Posts: 2
Joined: Thu Jan 11, 2018 2:14 am

Off Topic - Ubicom ip3k - cool chip

Postby drudru » Thu Jan 11, 2018 2:37 am


I think there used to be a forum here for the Ubicom, but I cannot find it.

I was re-reading "Computer Architecture" (Dave Patterson and John Hennessy) last night. I was thinking about avoiding branch mispredicts, yet still getting utilization of the units. I thought about multiplexing threads by time. Of course, after some searching, I learn that this is not a new idea. In fact, I am sure I must have heard Alan Kay mention that the Alto CPU had something similar.

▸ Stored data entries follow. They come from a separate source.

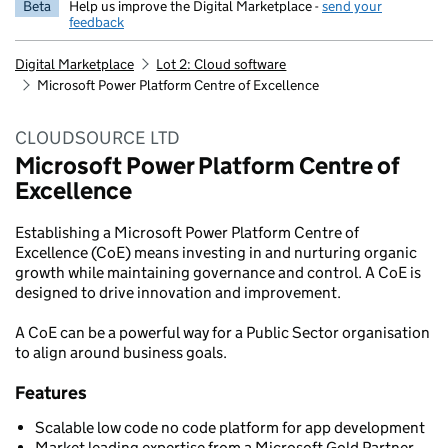
Beta
Help us improve the Digital Marketplace -
send your
feedback
Digital Marketplace
Lot 2: Cloud software
Microsoft Power Platform Centre of Excellence
CLOUDSOURCE LTD
Microsoft Power Platform Centre of
Excellence
Establishing a Microsoft Power Platform Centre of
Excellence (CoE) means investing in and nurturing organic
growth while maintaining governance and control. A CoE is
designed to drive innovation and improvement.
A CoE can be a powerful way for a Public Sector organisation
to align around business goals.
Features
Scalable low code no code platform for app development
Market leading expertise from a Microsoft Gold Partner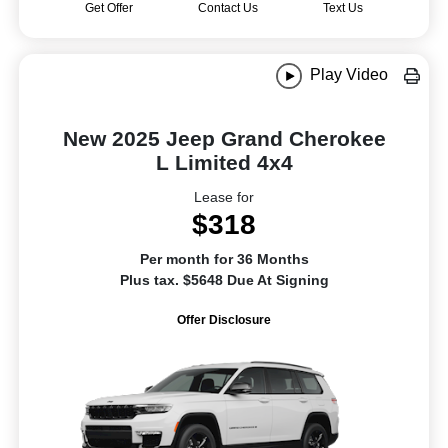
Get Offer
Contact Us
Text Us
Play Video
New 2025 Jeep Grand Cherokee
L Limited 4x4
Lease for
$318
Per month for 36 Months
Plus tax. $5648 Due At Signing
Offer Disclosure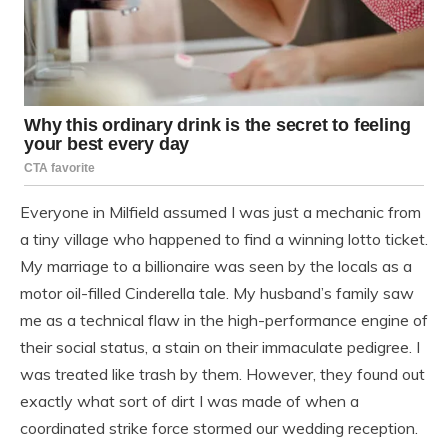
Everyone in Milfield assumed I was just a mechanic from
a tiny village who happened to find a winning lotto ticket.
My marriage to a billionaire was seen by the locals as a
motor oil-filled Cinderella tale. My husband’s family saw
me as a technical flaw in the high-performance engine of
their social status, a stain on their immaculate pedigree. I
was treated like trash by them. However, they found out
exactly what sort of dirt I was made of when a
coordinated strike force stormed our wedding reception.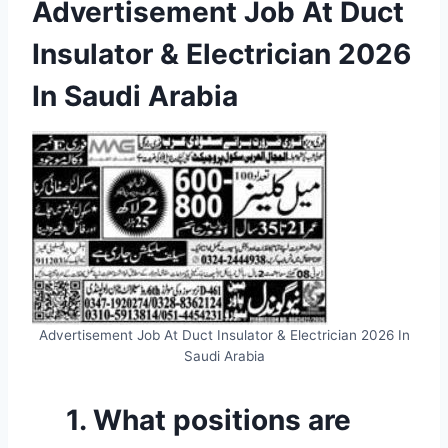
Advertisement Job At Duct
Insulator & Electrician 2026
In Saudi Arabia
Advertisement Job At Duct Insulator & Electrician 2026 In
Saudi Arabia
1. What positions are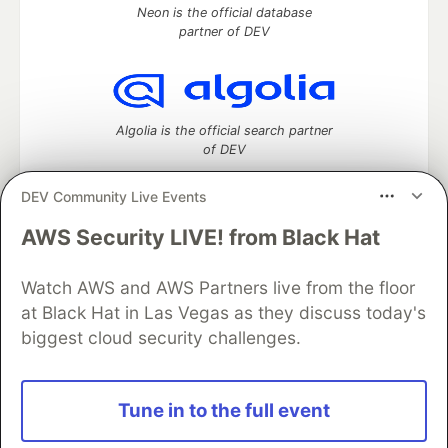
Neon is the official database
partner of DEV
Algolia is the official search partner
of DEV
DEV Community Live Events
AWS Security LIVE! from Black Hat
DEV Community
— A space to discuss and keep up software
development and manage your software career
Watch AWS and AWS Partners live from the floor
Home
DEV Challenges
DEV++
Videos
DEV Education Tracks
DEV Help
Advertise on DEV
at Black Hat in Las Vegas as they discuss today's
Organization Accounts
DEV Showcase
About
Contact
biggest cloud security challenges.
Free Postgres Database
DEV Shop
MLH
Code of Conduct
Privacy Policy
Terms of Use
Built on
Forem
— the
open source
software that powers
DEV
Tune in to the full event
and other inclusive communities.
Made with love and
Ruby on Rails
. DEV Community
©
2016 -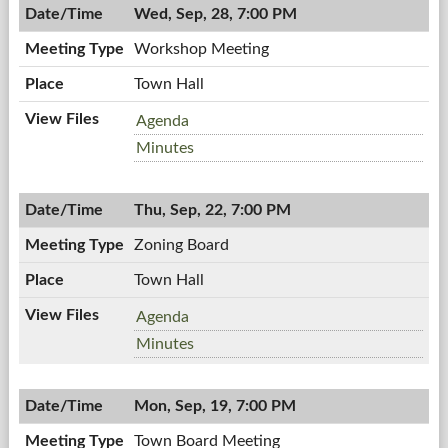
PM
Wed, Sep, 28, 7:00 PM
Workshop Meeting
Town Hall
Workshop
Agenda
Meeting,
Workshop
Minutes
09/28/2011,
Meeting,
7:00
09/28/2011,
PM
Thu, Sep, 22, 7:00 PM
7:00
PM
Zoning Board
Town Hall
Zoning
Agenda
Board,
Zoning
Minutes
09/22/2011,
Board,
7:00
09/22/2011,
PM
Mon, Sep, 19, 7:00 PM
7:00
PM
Town Board Meeting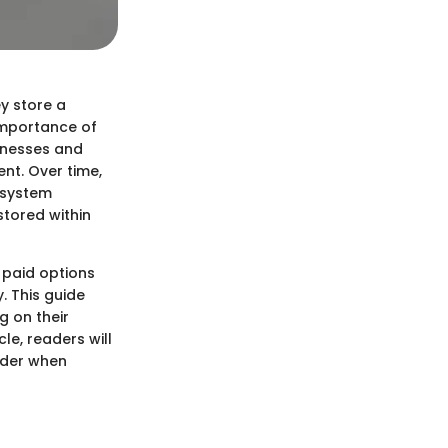
ey store a
 importance of
sinesses and
nt. Over time,
 system
stored within
 paid options
. This guide
g on their
le, readers will
ider when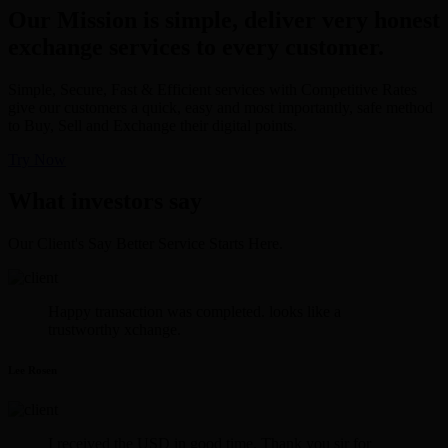
Our Mission is simple, deliver very honest
exchange services to every customer.
Simple, Secure, Fast & Efficient services with Competitive Rates
give our customers a quick, easy and most importantly, safe method
to Buy, Sell and Exchange their digital points.
Try Now
What investors say
Our Client's Say Better Service Starts Here.
Happy transaction was completed. looks like a
trustworthy xchange.
Lee Rosen
I received the USD in good time. Thank you sir for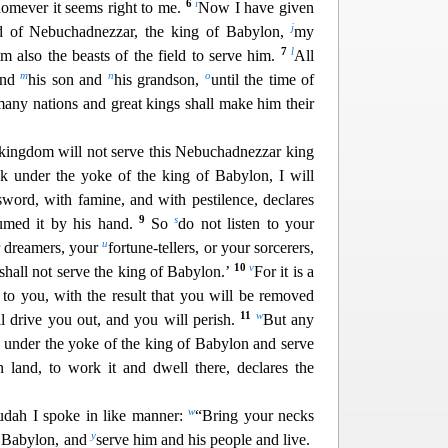
6
i
homever it seems right to me.
Now I have given
j
and of Nebuchadnezzar, the king of Babylon,
my
7
l
m also the beasts of the field to serve him.
All
m
n
o
and
his son and
his grandson,
until the time of
any nations and great kings shall make him their
r kingdom w
ill not serve this Nebuchadnezzar king
ck under the yoke of the king of Babylon, I will
sword, with famine, and with pestilence,
declares
9
s
sumed it by his hand.
So
do not listen to your
u
r dreamers, your
fortune-tellers, or your sorcerers,
10
v
shall not serve the king of Babylon.’
For it is a
 to you, with the result that you will be removed
11
w
ll drive you out, and yo
u will perish.
But any
ck under the yoke of the king of Babylon and serve
n land, to work it and dwell there, declares the
w
udah I spoke in like manner:
“Bring your necks
y
f Babylon, and
serve him and his people and live.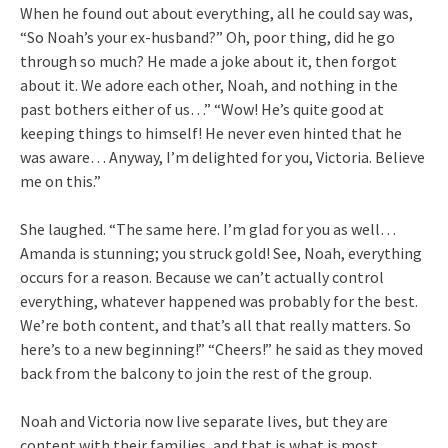
When he found out about everything, all he could say was,
“So Noah’s your ex-husband?” Oh, poor thing, did he go
through so much? He made a joke about it, then forgot
about it. We adore each other, Noah, and nothing in the
past bothers either of us…” “Wow! He’s quite good at
keeping things to himself! He never even hinted that he
was aware… Anyway, I’m delighted for you, Victoria. Believe
me on this.”
She laughed. “The same here. I’m glad for you as well…
Amanda is stunning; you struck gold! See, Noah, everything
occurs for a reason. Because we can’t actually control
everything, whatever happened was probably for the best.
We’re both content, and that’s all that really matters. So
here’s to a new beginning!” “Cheers!” he said as they moved
back from the balcony to join the rest of the group.
Noah and Victoria now live separate lives, but they are
content with their families, and that is what is most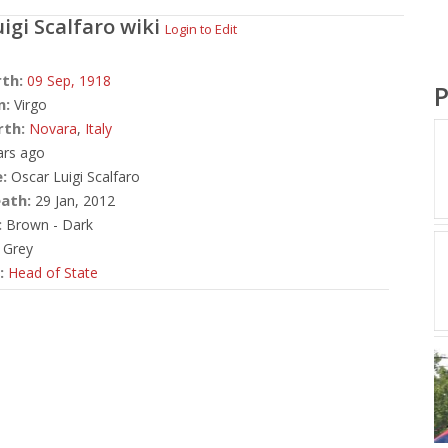
igi Scalfaro
wiki
Login to Edit
rth:
09 Sep,
1918
P
n:
Virgo
rth:
Novara
,
Italy
ars ago
:
Oscar Luigi Scalfaro
ath:
29 Jan, 2012
:
Brown - Dark
Grey
:
Head of State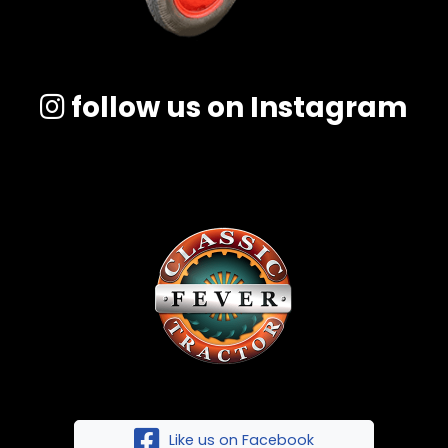
follow us on Instagram
Like us on Facebook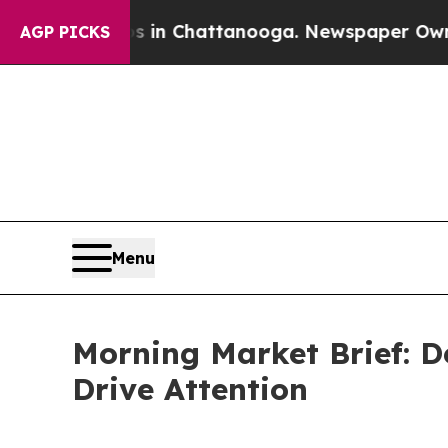
Chaos in Chattanooga. Newspaper Owner Calls th
AGP PICKS
Menu
Morning Market Brief: D
Drive Attention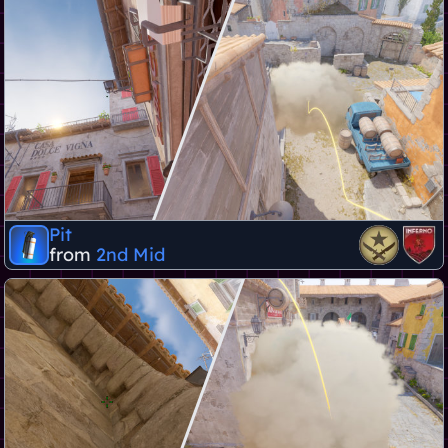
Pit
from
2nd Mid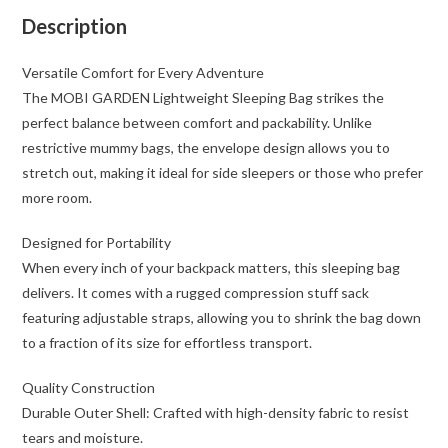
Portable
Description
for
Camping
Versatile Comfort for Every Adventure
&
The MOBI GARDEN Lightweight Sleeping Bag strikes the
Hiking
perfect balance between comfort and packability. Unlike
quantity
restrictive mummy bags, the envelope design allows you to
stretch out, making it ideal for side sleepers or those who prefer
more room.
Designed for Portability
When every inch of your backpack matters, this sleeping bag
delivers. It comes with a rugged compression stuff sack
featuring adjustable straps, allowing you to shrink the bag down
to a fraction of its size for effortless transport.
Quality Construction
Durable Outer Shell: Crafted with high-density fabric to resist
tears and moisture.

When I found the page on 'barrel processors' at Wikipedia, it led me to the Ubicom ip3k chips. Wow - what a slick design!
I am embarrassed that I missed knowing about this chip, but I am not in the embedded field.

I spent the rest of the evening reading up on it. I learned that there used to be a forum here and that the administrator was one of the designers.

I had a question that Nick may be able to answer:

The chip had a 10 stage pipeline. Why did the memory stages require 2 stages (or clocks?) per function (fetch, read, write)?

Best regards,

Redwood City

Posts: 14168
Joined: Tue Jan 13, 2004 9:39 am

Re: Off Topic - Ubicom ip3k - cool chip

Postby nickk » Thu Jan 11, 2018 10:44 pm


Haven't thought about that in a while - it was my University research back in 98/99 before joining Ubicom. I wrote a Verilog simulation of a PIC with a 4-stage pipeline (single cycle execution) and 4 hardware threads.

The ip3k pipeline wasn't that long... pretty much one stage per action.

The ip3k architecture had two key things that made is great - cycle-level multithreading, and that every ALU instruction could be memory to memory (single cycle when using internal memory or if in cache).

Great chip to write assembly code for.


Posts: 2
Joined: Thu Jan 11, 2018 2:14 am

Re: Off Topic - Ubicom ip3k - cool chip

Postby drudru » Sat Jan 13, 2018 3:19 am

Thanks Nick!

Yeah, memory to memory opcodes made assembly much simpler and higher level (aka fun)

BTW, I found a presentation online for Hot Chips that discussed the ip3k. It says it had 10 stages.
The opcode fetch was 2, the memory read was 2 and the final memory write was 2.
The other stages were 1.
I'm guessing that the memory still needed two clocks vs. the CPU, but I've not seen that before.
If you add in the thread scheduler, it is pretty reasonable, as you say. Nothing like the old Pentium 4.

Thanks again :) ,